INPUT:
++++++++++++++++++++

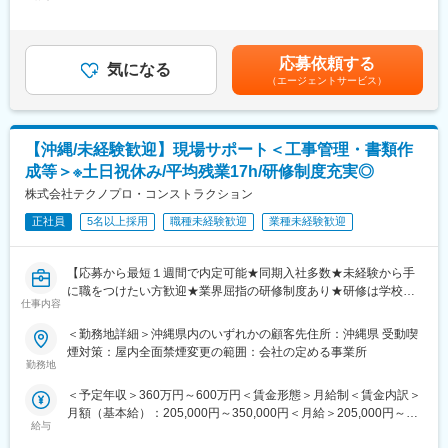
給）：198,000円～263,150円固定残業手当/月：62,000円～
しつつ、既存顧客との接点をたやさず、関係性を構築してくださ
リングから求人の紹介、応募書類の添削、面接指導、面接日程調
95,850円（固定残業時間45時間0分/月）超過した時間外労働の残
い。何かあったら、リクパーさんに相談しよう！と思っていただ
整、内定時の条件交渉など、転職活動に関わるすべてを担う転職
業手当は追加支給＜月給＞260,000円～359,000円（一律手当を含
ける信頼関係づくりをお願いします。
希望者様専任のパートナーです。
む）＜昇給有無＞有＜残業手当＞有＜給与補足＞※上記年収は（月
■沖縄支社について：
応募依頼する
◇RA：リクルーティングアドバイザー◇
気になる
給×14か月）＋インセンティブ込想定※インセンティブ年間支給額
沖縄支社は現在、常駐営業がおりません。既存顧客へのフォロー
（エージェントサービス）
企業様の人材採用を成功へ導く仕事です。企業様の人事戦略や採
例：215万円 (上位5名平均/2025年度)■昇給：年2回（4月・10
は他エリアの営業がオンラインまたは月に数回の訪問で行ってい
用ニーズの把握、採用戦略の企画提案、求人票の作成、集客イベ
月）／■賞与：年4回※業績により別途決算賞与賃金はあくまでも
ます。他社員とは訪問の際やオンラインで連携を図っています。
ント企画・運営など、採用活動に関わるすべてを担う企業様専任
目安の金額であり、選考を通じて上下する可能性があります。月
のパートナーです。
給(月額)は固定手当を含めた表記です。
変更の範囲：会社の定める業務
【沖縄/未経験歓迎】現場サポート＜工事管理・書類作
成等＞※土日祝休み/平均残業17h/研修制度充実◎
【当社の魅力】
会えるエージェント
株式会社テクノプロ・コンストラクション
全国に拠点を持ち、会える身近なエージェントとして、候補者様
正社員
5名以上採用
職種未経験歓迎
業種未経験歓迎
と企業様をフォロー！
社風・人間関係がいい
【応募から最短１週間で内定可能★同期入社多数★未経験から手
入社歴関係なく活躍可能で役職者のうち20代が60.2％！互いを称
に職をつけたい方歓迎★業界屈指の研修制度あり★研修は学校形
賛する文化があり、風通しが非常にいいのが特徴です！
仕事内容
式★資格取得フォローあり★入社２年後に幅広いキャリアをご用
意★稼働率95%以上★完全週休2日制（土日祝）】
＜勤務地詳細＞沖縄県内のいずれかの顧客先住所：沖縄県 受動喫
明確な評価制度
煙対策：屋内全面禁煙変更の範囲：会社の定める事業所
フェアでクリア・ガラス張りの評価制度がございます。全社の
＼この求人はこんな求人です！／
勤務地
77.4％が昇給(2026年4月時点)という実績有り。
入社時はまず経験を積んでいただくため、建設工事現場で働く職
ご不明な点があれば面接時に詳しくお話させて頂きます！
＜予定年収＞360万円～600万円＜賃金形態＞月給制＜賃金内訳＞
人さんのまとめ役を担当いただきます。工事のスケジュール・コ
月額（基本給）：205,000円～350,000円＜月給＞205,000円～
スト・品質・安全の4つの観点から管理をしていただくため、工事
個人のライフプランに合わせたキャリア選択が可能
給与
350,000円＜昇給有無＞有＜残業手当＞有＜給与補足＞【年収内
の全体像が理解できる内容となっております。その後、約2年後を
年に一度全国型⇔地域限定型の選択が可能です。個人のライフプ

++++++++++++++++++++

BRIEF: Scan the records above for the string "昇給有無", and copy every line where it turns up.

ANSWER:
む）＜昇給有無＞有＜残業手当＞有＜給与補足＞※上記年収は（月
350,000円＜昇給有無＞有＜残業手当＞有＜給与補足＞【年収内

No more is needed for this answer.